My colleague concluded, "In Iraq this week, John Kerry said that our 'support will be intense and sustained,' as it should have been all along. Obama may choose not to send 'combat troops' to Iraq now, but I have no doubt that if left unchecked, a much larger and more costly commitment will be required in the future."
Unfortunately, the clock is now being turned back to September 2001, and the same will be true when Obama abandons Afghanistan. The consequences of these reversals will be grave.
But alas, Obama does not see it that way. As he told the West Point class of 2014 in May, the most pressing "national security crisis that will help shape your time in uniform" is climate change. If by "climate change" he means "the next catastrophic Islamist attack on our homeland," then yes, indeed. If not, then he is woefully mistaken and we are in lethal peril.
The current dissolution in Iraq, under attack by ISIL, was predictable.
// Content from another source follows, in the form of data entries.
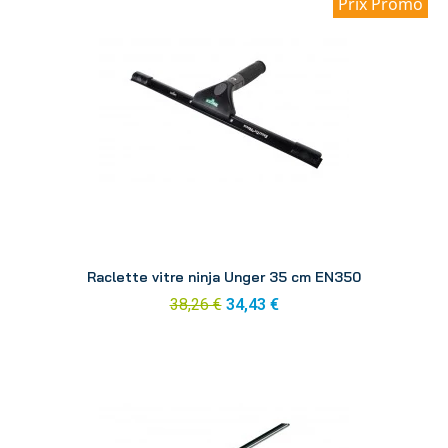
Prix Promo
Aperçu
Raclette vitre ninja Unger 35 cm EN350
38,26 €
34,43 €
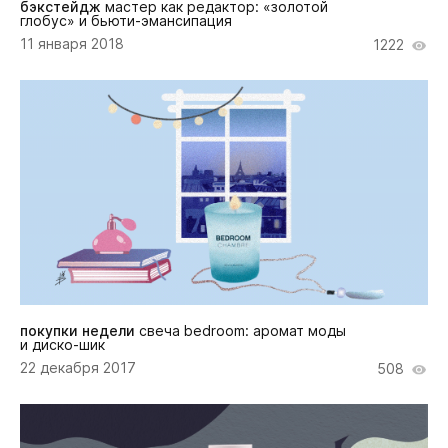
бэкстейдж
мастер как редактор: «золотой
глобус» и бьюти-эмансипация
11 января 2018
1222
покупки недели
свеча bedroom: аромат моды
и диско-шик
22 декабря 2017
508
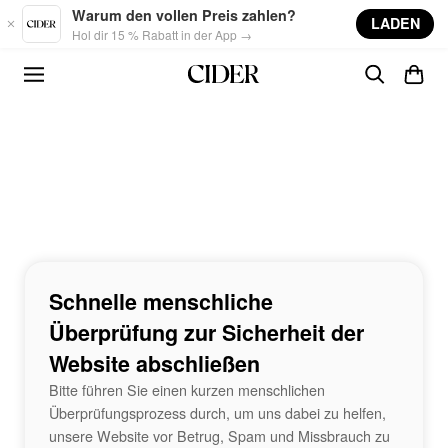
Skip to main content
Warum den vollen Preis zahlen?
LADEN
Hol dir 15 % Rabatt in der App →
Schnelle menschliche
Überprüfung zur Sicherheit der
Website abschließen
Bitte führen Sie einen kurzen menschlichen
Überprüfungsprozess durch, um uns dabei zu helfen,
unsere Website vor Betrug, Spam und Missbrauch zu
In fact, Director of Central Intelligence James Clapper and Director of the Defense Intelligence Agency Lt. Gen. Michael Flynn both warned Obama about the ISIL threat. But as has been the case with this administration since day one, politics trumps reality.
Those of us with family and friends who are active duty today know that our uniformed Patriots will one day be called to pay the price for Obama's profound ineptitude.
So, where are our active-duty generals and admirals? Are none willing to risk their pensions and court-martial for UCMJ violations for defending the sacrifice of their war fighters today, and those who will be called to clean up Obama's malfeasance in the future? In the 2012 presidential campaign, Mitt Romney had far more support from retired senior military officers than the paltry few who supported Obama. But where are our modern-day MacArthurs and Schwarzkopfs, those with the courage to call it as they see it while still in uniform?
Mark Alexander is the executive editor of the Patriot Post.